Backgrounds and objectives: POEMS (polyneuropathy, organomegaly, endocrinopathy, M protein, and skin changes) syndrome is the rare cause of polyneuropathy. Although the polyneuropathy is essential for the diagnosis of the disease, the pattern of electrodiagnostic abnormalities has not been characterized in detail. The purpose of this study was to elucidate the features of nerve conduction abnormalities in POEMS syndrome. Methods: We reviewed the medical records and nerve conduction studies (NCS) of 12 consecutive patients with POEMS. Results: A total of 68 motor and 46 sensory nerves were examined. Compound muscle action potentials (CMAPs) and sensory nerve action potentials were abnormally attenuated or not elicited in majority of motor and sensory nerves (80.88% in motor, and 82.6% in sensory nerves). Frequency of the nerves with no potential was significantly higher in lower limbs than in upper limbs (p<0.01 in both motor and sensory nerves), and CMAP amplitude was more reduced in lower limbs than in upper limbs (p<0.01). Conduction slowing was very frequently observed with 95% and 76% of motor and sensory nerves, respectively, having the abnormally reduced values of conduction velocity. Distal motor latencies were abnormally prolonged in 75% of motor nerves, and terminal latency indices were significantly higher in patients than in normal controls (p < 0.05).
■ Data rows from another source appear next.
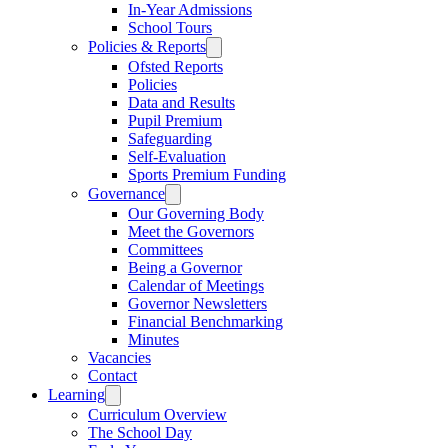
In-Year Admissions
School Tours
Policies & Reports
Ofsted Reports
Policies
Data and Results
Pupil Premium
Safeguarding
Self-Evaluation
Sports Premium Funding
Governance
Our Governing Body
Meet the Governors
Committees
Being a Governor
Calendar of Meetings
Governor Newsletters
Financial Benchmarking
Minutes
Vacancies
Contact
Learning
Curriculum Overview
The School Day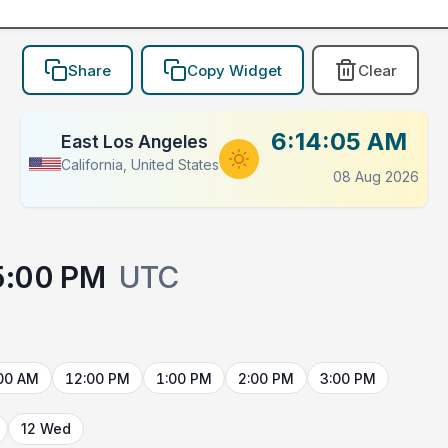
Share
Copy Widget
Clear
6:14:05 AM
East Los Angeles
California, United States
08 Aug 2026
5:00 PM
UTC
00 AM
12:00 PM
1:00 PM
2:00 PM
3:00 PM
12 Wed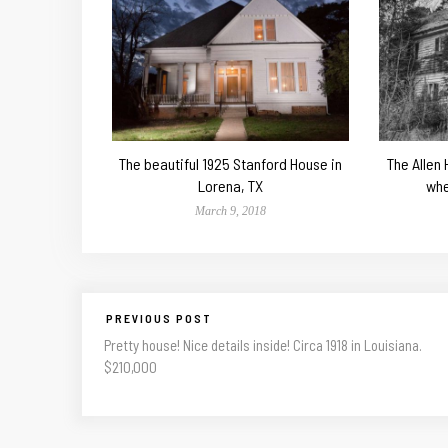
The beautiful 1925 Stanford House in
The Allen
Lorena, TX
whe
March 9, 2018
PREVIOUS POST
Pretty house! Nice details inside! Circa 1918 in Louisiana.
$210,000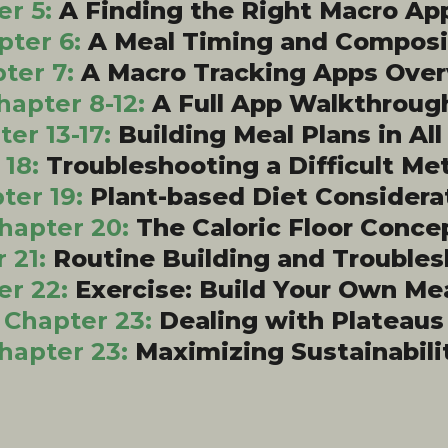
er 5:
A Finding the Right Macro Ap
pter 6:
A Meal Timing and Composi
ter 7:
A Macro Tracking Apps Ove
hapter 8-12:
A Full App Walkthroug
er 13-17:
Building Meal Plans in Al
 18:
Troubleshooting a Difficult Me
ter 19:
Plant-based Diet Considera
hapter 20:
The Caloric Floor Conce
 21:
Routine Building and Trouble
er 22:
Exercise: Build Your Own Me
Chapter 23:
Dealing with Plateaus
hapter 23:
Maximizing Sustainabili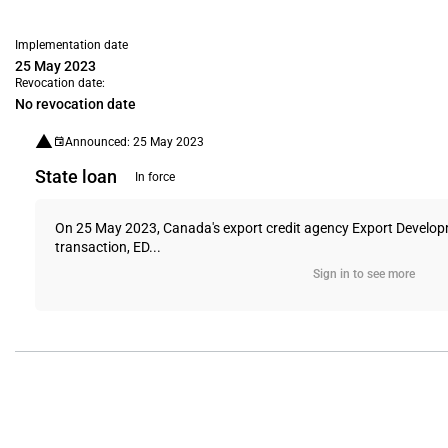
Implementation date
25 May 2023
Revocation date:
No revocation date
Announced: 25 May 2023
State loan
In force
On 25 May 2023, Canada's export credit agency Export Develop
transaction, ED...
Sign in to see more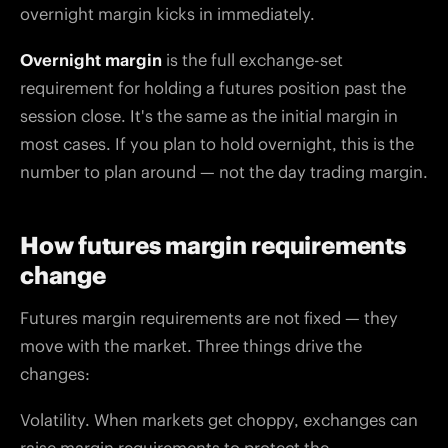
overnight margin kicks in immediately.
Overnight margin
is the full exchange-set
requirement for holding a futures position past the
session close. It's the same as the initial margin in
most cases. If you plan to hold overnight, this is the
number to plan around — not the day trading margin.
How futures margin requirements
change
Futures margin requirements are not fixed — they
move with the market. Three things drive the
changes:
Volatility. When markets get choppy, exchanges can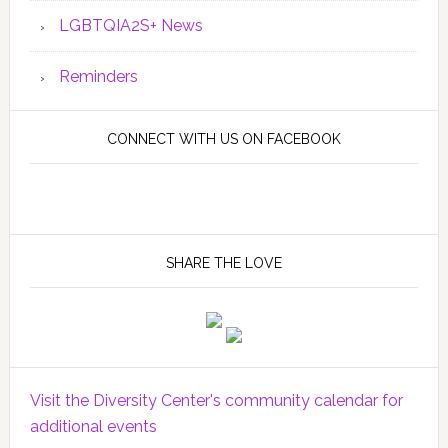
LGBTQIA2S+ News
Reminders
CONNECT WITH US ON FACEBOOK
SHARE THE LOVE
Visit the Diversity Center's community calendar for
additional events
Conduction block was observed only in 5% of motor nerves. Conclusions: NCS in POEMS syndrome showed characteristic patterns, in which conduction abnormalities were more frequently and severely affected in the lower limbs, and more predominantly in the intermediate nerve segments than in the distal portions. The recognition of these characteristic patterns may be helpful in early diagnosis of polyneuropathy in POEMS syndrome.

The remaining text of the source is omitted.